Many speculated that John Edwards's estate, with the cash and paintings he had been bequeathed, would go to his long-time boyfriend Philip Mordue, a fellow East Ender. But the paucity of the estate suggests he sold off or gave away many of the paintings, and used the proceeds to fund a lavish Bangkok lifestyle.

But some of the cash remains for going out in style. He willed £50,000 should be spent on a funeral party for his family and friends at the exclusive Harrington Club in Chelsea, London. For Mr Edwards, such a send-off will be a fitting end to a life which began anonymously but soon encompassed worldwide fame through his contact with Bacon.

The painter's reputation continues to grow after his death, with his paintings selling for millions. In January, the Tate gallery announced it had been given 1,200 items that were no more or less than the sweepings from his studio floor.

Yet art world rumour says that after Bacon's death the Tate turned down Mr Edwards's offer to donate it the studio itself. Thus it is now on show - painstakingly recreated - in Dublin at the Hugh Lane Gallery.
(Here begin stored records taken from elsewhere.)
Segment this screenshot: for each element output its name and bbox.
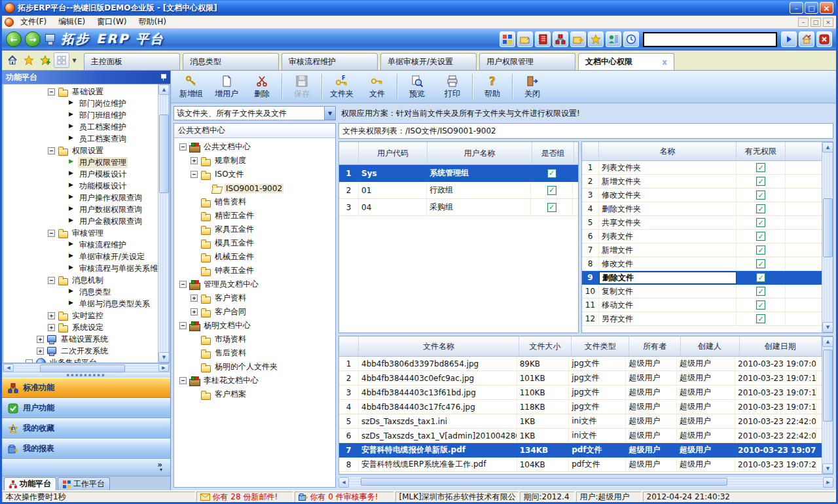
minimize-button[interactable]: – [790, 2, 803, 14]
permission-row[interactable]: 12 另存文件 ✓ [582, 312, 822, 326]
has-permission-checkbox[interactable]: ✓ [756, 177, 765, 186]
function-tree-item[interactable]: − 权限设置 [3, 145, 158, 156]
has-permission-checkbox[interactable]: ✓ [756, 314, 765, 323]
layout-grid-caret[interactable]: ▼ [70, 52, 79, 68]
document-tree-item[interactable]: 客户档案 [174, 387, 335, 401]
file-row[interactable]: 8 安普科特线缆ERP系统准备工作.pdf 104KB pdf文件 超级用户 超… [339, 458, 822, 472]
expand-toggle-icon[interactable]: − [48, 147, 55, 154]
function-tree-item[interactable]: 审核流程维护 [3, 239, 158, 251]
has-permission-checkbox[interactable]: ✓ [756, 300, 765, 310]
save-button[interactable]: 保存 [284, 72, 319, 102]
panel-my-reports[interactable]: 我的报表 [2, 439, 170, 459]
column-header-file-name[interactable]: 文件名称 [359, 336, 519, 356]
document-tree-item[interactable]: − 管理员文档中心 [174, 278, 335, 291]
function-tree-item[interactable]: 单据与消息类型关系 [3, 298, 158, 310]
function-tree-item[interactable]: 用户数据权限查询 [3, 204, 158, 215]
favorite-button[interactable] [21, 52, 37, 68]
file-row[interactable]: 1 4bb4fb3806d3397bd8654.jpg 89KB jpg文件 超… [339, 357, 822, 371]
function-tree-item[interactable]: + 实时监控 [3, 310, 158, 321]
close-view-button[interactable]: 关闭 [515, 72, 550, 102]
document-tree-item[interactable]: ISO9001-9002 [174, 181, 335, 195]
panel-overflow-chevron[interactable]: »▾ [2, 459, 170, 476]
has-permission-checkbox[interactable]: ✓ [756, 190, 765, 200]
document-tab[interactable]: 主控面板 x [84, 53, 180, 70]
function-tree-item[interactable]: + 系统设定 [3, 321, 158, 333]
expand-toggle-icon[interactable]: − [179, 143, 187, 151]
permission-row[interactable]: 1 列表文件夹 ✓ [582, 161, 822, 175]
print-button[interactable]: 打印 [435, 72, 470, 102]
permission-list-vscrollbar[interactable]: ▲ ▼ [822, 142, 833, 333]
permission-row[interactable]: 11 移动文件 ✓ [582, 298, 822, 312]
has-permission-checkbox[interactable]: ✓ [756, 245, 765, 255]
files-table-vscrollbar[interactable]: ▲ ▼ [822, 336, 833, 474]
expand-toggle-icon[interactable]: − [179, 281, 187, 288]
document-tree-item[interactable]: + 客户资料 [174, 291, 335, 305]
home-nav-button[interactable] [799, 31, 814, 47]
document-tab[interactable]: 文档中心权限 x [578, 53, 674, 70]
expand-toggle-icon[interactable]: + [48, 312, 55, 319]
function-tree-item[interactable]: − 业务集成平台 [3, 357, 158, 363]
back-button[interactable]: ← [6, 31, 22, 47]
clock-button[interactable] [623, 31, 639, 47]
chevron-down-icon[interactable]: ▼ [324, 107, 335, 120]
menu-edit[interactable]: 编辑(E) [53, 16, 90, 28]
permission-row[interactable]: 9 删除文件 ✓ [582, 271, 822, 285]
quick-search-input[interactable] [643, 32, 777, 47]
document-tree-item[interactable]: − ISO文件 [174, 168, 335, 181]
panel-standard-functions[interactable]: 标准功能 [2, 378, 170, 398]
menu-file[interactable]: 文件(F) [15, 16, 52, 28]
sidebar-splitter[interactable]: ▪▪▪▪▪▪▪▪▪ [2, 372, 170, 378]
function-tree-item[interactable]: 部门岗位维护 [3, 98, 158, 109]
expand-toggle-icon[interactable]: − [191, 171, 198, 178]
function-tree-item[interactable]: − 基础设置 [3, 86, 158, 98]
child-restore-button[interactable]: □ [811, 18, 821, 27]
expand-toggle-icon[interactable]: − [26, 359, 33, 363]
column-header-creator[interactable]: 创建人 [681, 336, 740, 356]
expand-toggle-icon[interactable]: + [191, 157, 198, 164]
sidebar-tree-vscrollbar[interactable]: ▲ ▼ [158, 84, 169, 363]
function-tree-item[interactable]: 用户权限管理 [3, 156, 158, 168]
expand-toggle-icon[interactable]: − [48, 88, 55, 96]
add-user-button[interactable]: 增用户 [209, 72, 244, 102]
expand-toggle-icon[interactable]: + [191, 308, 198, 315]
column-header-user-name[interactable]: 用户名称 [428, 142, 532, 164]
panel-user-functions[interactable]: 用户功能 [2, 398, 170, 418]
folder-up-button[interactable] [517, 31, 533, 47]
tab-function-platform[interactable]: 功能平台 [4, 477, 56, 490]
permission-row[interactable]: 6 列表文件 ✓ [582, 230, 822, 243]
tab-work-platform[interactable]: 工作平台 [58, 477, 110, 490]
close-button[interactable]: × [820, 2, 833, 14]
column-header-has-perm[interactable]: 有无权限 [737, 142, 786, 160]
function-tree-item[interactable]: 用户金额权限查询 [3, 215, 158, 227]
favorites-button[interactable] [588, 31, 604, 47]
orgchart-button[interactable] [553, 31, 568, 47]
layout-grid-button[interactable] [54, 52, 69, 68]
document-tree-item[interactable]: 销售资料 [174, 195, 335, 209]
main-hscrollbar[interactable]: ◀ ▶ [338, 477, 833, 488]
document-tree-item[interactable]: − 公共文档中心 [174, 140, 335, 154]
expand-toggle-icon[interactable]: − [48, 277, 55, 284]
has-permission-checkbox[interactable]: ✓ [756, 259, 765, 268]
function-tree-item[interactable]: 单据审核开/关设定 [3, 251, 158, 262]
expand-toggle-icon[interactable]: + [37, 348, 44, 355]
exit-button[interactable] [816, 31, 832, 47]
document-tree-item[interactable]: − 杨明文档中心 [174, 319, 335, 333]
forward-button[interactable]: → [25, 31, 41, 47]
user-group-row[interactable]: 3 04 采购组 ✓ [339, 199, 578, 216]
pin-icon[interactable] [160, 73, 166, 81]
function-tree-item[interactable]: 审核流程与单据关系维护 [3, 262, 158, 274]
scope-dropdown[interactable]: 该文件夹、所有子文件夹及文件 ▼ [173, 106, 336, 120]
document-tree-item[interactable]: 市场资料 [174, 333, 335, 346]
permission-row[interactable]: 7 新增文件 ✓ [582, 243, 822, 257]
function-tree-item[interactable]: 部门班组维护 [3, 109, 158, 121]
restore-button[interactable]: □ [805, 2, 818, 14]
permission-row[interactable]: 3 修改文件夹 ✓ [582, 189, 822, 202]
is-group-checkbox[interactable]: ✓ [547, 203, 556, 212]
is-group-checkbox[interactable]: ✓ [547, 186, 556, 195]
audit-notification[interactable]: 你有 0 件审核事务! [295, 492, 394, 502]
column-header-owner[interactable]: 所有者 [629, 336, 680, 356]
sidebar-tree-hscrollbar[interactable]: ◀ ▶ [3, 363, 170, 372]
document-tree-item[interactable]: 机械五金件 [174, 250, 335, 264]
column-header-perm-name[interactable]: 名称 [599, 142, 737, 160]
menu-window[interactable]: 窗口(W) [92, 16, 132, 28]
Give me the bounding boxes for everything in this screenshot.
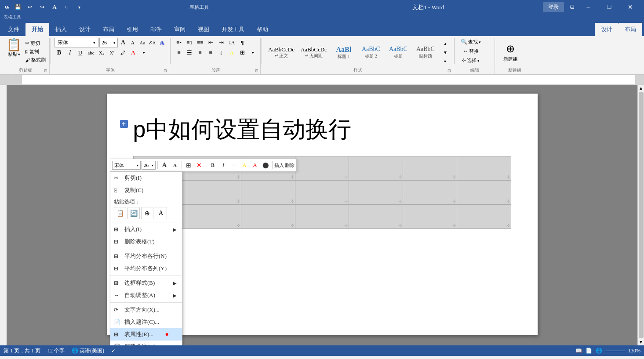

Mr Edwards, the dyslexic son of an East End docker, used to visit Bacon's south Kensington mews house - which also housed his ramshackle studio - every morning. He was the only person ever allowed into Bacon's studio while he worked, and was Bacon's confidant and muse. Mr Edwards featured in 30 of Bacon's paintings and was his closest companion for 18 years. Yet although both men were gay, Mr Edwards always denied they were lovers.

After Bacon's death, Mr Edwards moved to Thailand with his boyfriend Philip Mordue (nicknamed Phil the Till), ostensibly to escape the attentions of the press. But there may have been other pressures: Mr Mordue, now 54, was reportedly shot in a bar in Pattaya in 1997, and spent four days in hospital from a bullet wound in the neck.

Friends described Edwards as "a typical East End diamond geezer".